Linked by Matthew Johnson on Tue 31st Jan 2012 22:24 UTC
PDAs, Cellphones, Wireless In its analysis of last year's smartphone market in the U.S., NPD found that market share for Apple's iOS went up following the release of the iPhone 4S, to 43 percent of all smartphone sales in October and November from 26 percent in the third quarter. Android, meanwhile, retained its lead, but lost market share towards the end of the year, dropping in October and November to 47 percent from 60 percent in the previous quarter. These are some dramatic shifts in market share but what do they really mean to you and me?
Thread beginning with comment 505462
To view parent comment, click here.
To read all comments associated with this story, please click here.
steve_s
Member since:
2006-01-16

Apple have kept the iPhone 3GS available in order to provide a low-cost option...

The fact that components for smart phones are becoming increasingly cheaper applies just as much to iPhones as well as Android phones. I would not be surprised to see Apple replace the 3GS with a different low-end model later this year.

Reply Parent Score: 1

unclefester Member since:
2007-01-13

Apple have kept the iPhone 3GS available in order to provide a low-cost option...


The iPhone 3GS is still very expensive unless it is subsidised by a carrier. It costs AUD429 outright in Australia. This is 4x the price of similar Android hardware such as the Huawei X3 (AUD99).

The fact that components for smart phones are becoming increasingly cheaper applies just as much to iPhones as well as Android phones. I would not be surprised to see Apple replace the 3GS with a different low-end model later this year.

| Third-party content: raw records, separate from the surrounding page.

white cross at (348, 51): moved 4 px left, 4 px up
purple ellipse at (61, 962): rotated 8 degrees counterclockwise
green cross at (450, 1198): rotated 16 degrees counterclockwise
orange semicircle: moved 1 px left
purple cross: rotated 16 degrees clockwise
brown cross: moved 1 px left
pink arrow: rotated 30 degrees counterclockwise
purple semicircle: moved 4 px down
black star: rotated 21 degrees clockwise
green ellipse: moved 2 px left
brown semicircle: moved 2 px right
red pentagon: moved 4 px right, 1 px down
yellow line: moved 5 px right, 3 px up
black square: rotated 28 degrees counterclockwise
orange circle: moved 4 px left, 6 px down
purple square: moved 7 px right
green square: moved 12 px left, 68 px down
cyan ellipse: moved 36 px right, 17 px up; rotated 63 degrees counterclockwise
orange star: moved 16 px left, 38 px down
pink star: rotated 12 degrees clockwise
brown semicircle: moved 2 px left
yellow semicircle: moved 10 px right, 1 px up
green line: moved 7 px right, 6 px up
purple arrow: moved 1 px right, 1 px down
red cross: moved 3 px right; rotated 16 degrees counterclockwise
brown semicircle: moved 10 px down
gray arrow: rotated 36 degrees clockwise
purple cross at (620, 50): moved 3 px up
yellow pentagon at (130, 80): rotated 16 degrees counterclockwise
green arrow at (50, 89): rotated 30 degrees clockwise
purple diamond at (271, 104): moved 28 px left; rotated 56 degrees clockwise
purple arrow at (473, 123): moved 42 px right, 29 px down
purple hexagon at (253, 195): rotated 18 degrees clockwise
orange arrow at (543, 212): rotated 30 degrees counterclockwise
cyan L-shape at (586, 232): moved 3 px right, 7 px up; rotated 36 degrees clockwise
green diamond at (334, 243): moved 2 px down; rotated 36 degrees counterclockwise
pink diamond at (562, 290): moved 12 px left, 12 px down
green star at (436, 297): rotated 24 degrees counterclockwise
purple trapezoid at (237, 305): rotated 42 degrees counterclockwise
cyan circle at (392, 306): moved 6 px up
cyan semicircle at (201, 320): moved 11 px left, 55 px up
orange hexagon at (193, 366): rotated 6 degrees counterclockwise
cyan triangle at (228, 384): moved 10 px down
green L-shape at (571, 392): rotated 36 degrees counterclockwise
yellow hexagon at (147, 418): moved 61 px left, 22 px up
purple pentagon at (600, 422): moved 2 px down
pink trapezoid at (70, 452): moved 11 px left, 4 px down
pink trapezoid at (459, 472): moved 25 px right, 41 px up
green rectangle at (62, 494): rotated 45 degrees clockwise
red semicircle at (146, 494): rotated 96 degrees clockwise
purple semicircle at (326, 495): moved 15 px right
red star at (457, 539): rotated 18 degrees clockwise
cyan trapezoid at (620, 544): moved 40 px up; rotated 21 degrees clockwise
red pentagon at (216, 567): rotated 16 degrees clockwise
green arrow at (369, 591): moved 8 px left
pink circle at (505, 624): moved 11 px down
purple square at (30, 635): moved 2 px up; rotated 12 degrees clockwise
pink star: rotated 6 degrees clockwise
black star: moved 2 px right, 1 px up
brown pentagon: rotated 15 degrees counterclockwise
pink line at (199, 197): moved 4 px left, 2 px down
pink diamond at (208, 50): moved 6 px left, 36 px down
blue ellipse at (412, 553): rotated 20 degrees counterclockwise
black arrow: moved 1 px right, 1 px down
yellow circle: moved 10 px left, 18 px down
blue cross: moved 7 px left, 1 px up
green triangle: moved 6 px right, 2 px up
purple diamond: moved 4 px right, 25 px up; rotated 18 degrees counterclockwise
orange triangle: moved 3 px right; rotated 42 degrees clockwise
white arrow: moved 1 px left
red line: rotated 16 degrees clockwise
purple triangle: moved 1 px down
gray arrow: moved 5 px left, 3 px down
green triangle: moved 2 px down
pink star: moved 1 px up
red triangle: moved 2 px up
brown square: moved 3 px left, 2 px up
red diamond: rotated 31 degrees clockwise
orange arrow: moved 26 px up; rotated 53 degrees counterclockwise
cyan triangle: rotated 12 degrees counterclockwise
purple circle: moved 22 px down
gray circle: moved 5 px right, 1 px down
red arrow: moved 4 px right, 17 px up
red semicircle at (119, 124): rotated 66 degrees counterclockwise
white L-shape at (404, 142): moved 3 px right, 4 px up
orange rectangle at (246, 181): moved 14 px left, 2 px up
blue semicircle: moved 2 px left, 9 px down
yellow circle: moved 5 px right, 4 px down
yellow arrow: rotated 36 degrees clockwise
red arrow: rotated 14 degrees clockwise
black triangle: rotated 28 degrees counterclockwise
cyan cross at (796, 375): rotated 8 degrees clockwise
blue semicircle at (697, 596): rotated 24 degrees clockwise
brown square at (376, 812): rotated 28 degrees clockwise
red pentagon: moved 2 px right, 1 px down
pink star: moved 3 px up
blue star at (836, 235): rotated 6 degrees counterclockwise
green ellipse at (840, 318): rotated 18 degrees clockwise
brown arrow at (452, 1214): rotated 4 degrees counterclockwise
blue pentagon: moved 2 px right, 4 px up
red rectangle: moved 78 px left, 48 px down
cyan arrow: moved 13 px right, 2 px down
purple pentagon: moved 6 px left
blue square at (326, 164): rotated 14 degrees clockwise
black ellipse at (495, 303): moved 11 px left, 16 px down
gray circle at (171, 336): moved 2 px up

Apple can't compete with $50 Android phones. Apple is already losing marketshare very quickly in China.

Edited 2012-02-02 04:46 UTC

Reply Parent Score: 2

steve_s Member since:
2006-01-16

You're right of course - the 3GS isn't cheap when paid for outright. Very few people do that though, and most get a phone that's subsidised by their carrier. Often that means that you'll end up on a more expensive talk plan though.

As for Apple not being able to compete with $50 Android phones, well, if an Android phone can be manufactured for $50 then an iOS phone can too. Apple is making a choice to not make phones so cheap though.

And on Apple losing marketshare very quickly in China, I don't really buy that, at least not in any meaningful way. Apple have only been selling iPhones in China for just over a year, and on only one carrier (not a particularly big one), so they have not had time to build up a significant marketshare there yet.